As parents, we want to help our children succeed in school.

In my twenty-two years as a classroom teacher (twenty-one as a parent), I’ve seen parent strategies that pay big dividends.

I’ve also seen well-intentioned efforts that actually cost the kids.

Today is Part 3 of a series in which we explore one support strategy and one form of sabotage.

(Here are links to Part 1 and Part 2.)

 

Support #3: Help Your Child Develop Organizational and Planning Systems

One day, I came home from 4th grade in tears.

I’d been assigned a “research report” on the Yokut Indians, and I had no clue how to do it.

My mother used this report as an opportunity to teach me some much-needed organizational and planning skills. Here’s what she did:

1.  She made sure I understood the assignment by having me explain it to her. I pulled out the assignment handout and read it aloud to her.  She then read the handout aloud to me and had me hand-write a checklist based on the information.

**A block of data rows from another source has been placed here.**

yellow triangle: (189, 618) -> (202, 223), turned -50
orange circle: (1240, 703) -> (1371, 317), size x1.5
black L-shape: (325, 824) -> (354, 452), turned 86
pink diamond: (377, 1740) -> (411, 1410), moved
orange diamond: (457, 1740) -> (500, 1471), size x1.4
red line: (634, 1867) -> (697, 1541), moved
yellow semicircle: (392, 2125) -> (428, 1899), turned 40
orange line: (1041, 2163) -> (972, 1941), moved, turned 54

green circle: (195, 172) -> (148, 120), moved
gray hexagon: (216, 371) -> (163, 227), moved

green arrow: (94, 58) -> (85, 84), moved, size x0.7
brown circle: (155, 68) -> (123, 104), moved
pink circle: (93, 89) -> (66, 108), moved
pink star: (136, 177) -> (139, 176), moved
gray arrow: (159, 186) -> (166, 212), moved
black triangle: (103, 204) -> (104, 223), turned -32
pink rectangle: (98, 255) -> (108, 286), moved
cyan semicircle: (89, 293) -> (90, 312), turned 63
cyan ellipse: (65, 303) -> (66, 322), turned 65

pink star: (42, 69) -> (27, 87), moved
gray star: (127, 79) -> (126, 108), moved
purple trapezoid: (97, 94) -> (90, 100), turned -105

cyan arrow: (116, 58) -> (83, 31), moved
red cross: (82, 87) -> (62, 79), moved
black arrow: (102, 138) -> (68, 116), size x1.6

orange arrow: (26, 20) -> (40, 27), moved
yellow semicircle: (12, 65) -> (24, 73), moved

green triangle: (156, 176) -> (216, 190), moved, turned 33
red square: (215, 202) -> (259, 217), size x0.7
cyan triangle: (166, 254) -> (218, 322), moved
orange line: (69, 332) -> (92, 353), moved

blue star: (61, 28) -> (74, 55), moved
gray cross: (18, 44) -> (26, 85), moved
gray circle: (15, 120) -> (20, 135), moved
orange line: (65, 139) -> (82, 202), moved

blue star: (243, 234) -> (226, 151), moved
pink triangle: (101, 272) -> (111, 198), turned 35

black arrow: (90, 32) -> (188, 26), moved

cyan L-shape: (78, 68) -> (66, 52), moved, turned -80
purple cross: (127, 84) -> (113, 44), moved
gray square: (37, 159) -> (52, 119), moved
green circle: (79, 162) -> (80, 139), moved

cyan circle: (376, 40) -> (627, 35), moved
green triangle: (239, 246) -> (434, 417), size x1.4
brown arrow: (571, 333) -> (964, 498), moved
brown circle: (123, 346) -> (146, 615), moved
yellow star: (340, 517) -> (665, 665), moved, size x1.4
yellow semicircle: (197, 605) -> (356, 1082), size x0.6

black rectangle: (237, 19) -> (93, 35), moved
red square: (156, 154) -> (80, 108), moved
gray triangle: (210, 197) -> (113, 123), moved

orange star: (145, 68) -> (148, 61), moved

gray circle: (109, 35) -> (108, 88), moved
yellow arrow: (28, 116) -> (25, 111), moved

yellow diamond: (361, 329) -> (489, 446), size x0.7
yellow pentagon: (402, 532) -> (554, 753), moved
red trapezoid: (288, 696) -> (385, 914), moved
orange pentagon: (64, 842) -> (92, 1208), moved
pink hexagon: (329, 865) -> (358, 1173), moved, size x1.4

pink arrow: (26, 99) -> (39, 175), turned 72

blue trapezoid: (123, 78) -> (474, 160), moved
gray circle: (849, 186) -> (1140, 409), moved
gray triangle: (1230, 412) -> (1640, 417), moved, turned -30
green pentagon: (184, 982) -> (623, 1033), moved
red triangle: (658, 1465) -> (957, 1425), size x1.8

2. As we talked, we realized that we both had questions not answered by the handout. I wrote them down on a separate piece of paper, leaving room for the answers. The next day, I set an appointment with the teacher and, when the time came, asked her my questions, writing down her answers in the space I’d left.

3. She bought me a large wipe-off calendar and colored wipe-off pens. Using the checklist, I set “due dates” for each step of the project. Since I’d need to do my research in the library (the Internet hadn’t yet been invented!), we scheduled several days when she would drop me off for an hour at a time.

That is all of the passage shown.